Court Approves California Automobile Club Overtime Settlement

December 6, 2004 (PLANSPONSOR.com) - A federal court in Santa Anna, California, has approved the settlement reached between the Automobile Club of Southern California and 1,300 employees who claim that they were denied overtime pay.

The Club has agreed to pay $19.5 million to settle the class-action claim.

Insurance agents for the company, which is the largest affiliate of the American Automobile Association (AAA), filed suit in June 1999, alleging a breach of the Fair Labor Standards Act (FLSA). They claimed that the company classified them as “outside salesmen” despite the fact that almost all of the agents worked most of their time inside district offices. Their claim relied on the “twenty percent test” that required employers to demonstrate that less than 20% of their workers’ time was spent on non-exempt or inside sale duties. This rule, however, has been removed from the new overtime regulation, which took effect on August 23.

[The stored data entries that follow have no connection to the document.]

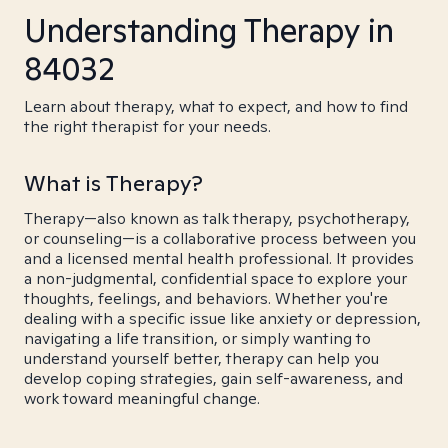
Understanding Therapy in
84032
Learn about therapy, what to expect, and how to find
the right therapist for your needs.
What is Therapy?
Therapy—also known as talk therapy, psychotherapy,
or counseling—is a collaborative process between you
and a licensed mental health professional. It provides
a non-judgmental, confidential space to explore your
thoughts, feelings, and behaviors. Whether you're
dealing with a specific issue like anxiety or depression,
navigating a life transition, or simply wanting to
understand yourself better, therapy can help you
develop coping strategies, gain self-awareness, and
work toward meaningful change.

Because of the rule change, the employees’ lawyer, David Borgen, asserted in a press release that “It would have been much harder, if not impossible, to win this case under the new Department of Labor (DOL) overtime rules.”

In the settlement, AAA has agreed to reclassify its sales agents as non-exempt employees, and will begin paying them overtime.

The case is Bullock v. Automobile Club of Southern California.